Sé que en algún lugar, tras las murallas de la ciudad, hay una Resistencia que se opone al tiránico poder burocrático que nos gobierna y espera su momento. A veces veo pequeños grafitis en alguna pared con su logotipo. ¿Pero, cómo encontrarlos?, ¿y cómo sabrán de mí? Así que huyo de la ciudad, y andando por el campo las espigas transgénicas me llegan al ombligo y acaricio la fina línea del horizonte que me separa del cielo y miro a lo lejos y veo una nave espacial que busca un lugar donde aterrizar y sé que me busca a mí aunque lo disimule y sigo caminando y sé que me ha detectado y corro y corro buscando un refugio y llego al bosque donde los árboles me ocultan y sigo andando… sin rumbo.
―¿Dónde vas, amigo? –me topo con alguien que interrumpe mi huida.
Y yo intento escapar pero aparecen dos hombres y una mujer.
―Tranquilo, somos amigos, sabemos quién eres, tranquilo –me dicen pero yo desconfío.
―¿Cómo lo sabéis? –les pregunto.
―¿Cuántos implantes llevas? –me pregunta la mujer.
Y me niego a contestar, pero veo sus sonrisas y al final contesto; «¿qué más me da si muero ahora?», pienso para mis adentros.
―Ninguno, bueno… sólo un par de empastes dentales –le digo.
―Pues por eso sabemos quién eres, ¿acaso crees que hay muchos sin implantes genéticos? –me responde uno de los hombres, el más alto.
Prohibido amar. Primero nos dijeron que ellos tenían la solución a todos nuestros problemas, luego que teníamos que proteger al Estado, luego que teníamos que luchar contra los enemigos del Estado y luego que había que odiarlos; lo que no nos aclararon era quiénes eran esos enemigos del Estado y cuando lo hicieron ya era demasiado tarde pues los enemigos del Estado éramos nosotros, todos los que nos oponíamos al propio Estado y a su tiranía. Y finalmente nos prohibieron amar; así, en general, prohibido amar a todos. Era lo mejor, nos dijeron, y claro, ¿quién se iba a oponer?
―¿Quiénes sois? –les pregunto.
―Somos la salvación de la humanidad –me responde el hombre más bajo–, ven, síguenos.
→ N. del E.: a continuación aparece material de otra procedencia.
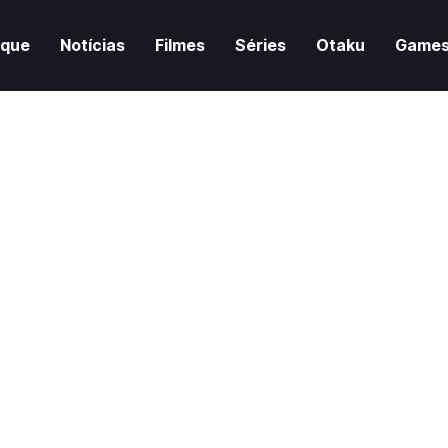
aque
Notícias
Filmes
Séries
Otaku
Game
―Tengo esto –y les muestro los libros que he ido acumulando estos últimos años–, y un par de pistolas.
―Bien, las pistolas no serán necesarias; en cuanto a los libros, aquí encontrarás muchos más; ellos serán nuestra mejor arma.
Y por fin he encontrado lo que buscaba, la Resistencia, pero no es como me la imaginaba, no son gente importante, no son grandes guerreros, no son sabios, ni siquiera parecen saber luchar, y, lo que es peor, ni siquiera parecen querer luchar, pero curiosamente eso no parece preocuparles.
―Vivimos en el peor de los tiempos, es cierto –me dice la mujer–, pero eso también tiene su lado positivo.
―¿Ah, sí? –le pregunto.
―Sí. Ellos acabarán por autodestruirse, sin que tengamos que hacer nada, entonces volveremos; puede que eso suceda mañana mismo o dentro de mil años, entonces nuestros descendientes volverán, sin que tengamos que hacer nada, porque ellos han entrado en un callejón sin salida; bueno… sólo con una salida… su autodestrucción. Hacía tiempo que sabíamos de ti; estábamos a punto de ir a buscarte. Llevamos tiempo incorporando a nuevos miembros a nuestras filas, aunque es una tarea lenta; primero hay que estudiar si el candidato es de fiar. Contigo ha sido fácil, se te ve a la legua que no le gustas al Estado –me dice con una sonrisa.
Y ahora vivo escondido entre las cuevas del bosque, tras las murallas de la ciudad, donde sólo viven los proscritos, los desterrados o los condenados por la sociedad… y nosotros…, en un terreno aún contaminado por las viejas guerras, guerras de cuando se luchaba contra los enemigos del Estado, el mismo Estado al que algún día las personas como yo derrocaremos… y volveremos a establecer aquel bienestar que había antaño, cuando los valores morales eran importantes pues antes vivíamos en paz y no sé muy bien el porqué pero ahora recuerdo una frase de alguien que dijo: «es curioso, miro al cielo y veo tres soles y esa luna rodeada por sus anillos, tan cerca de mí que alzo la mano y creo poder tocarla; eso hace que sea como soy».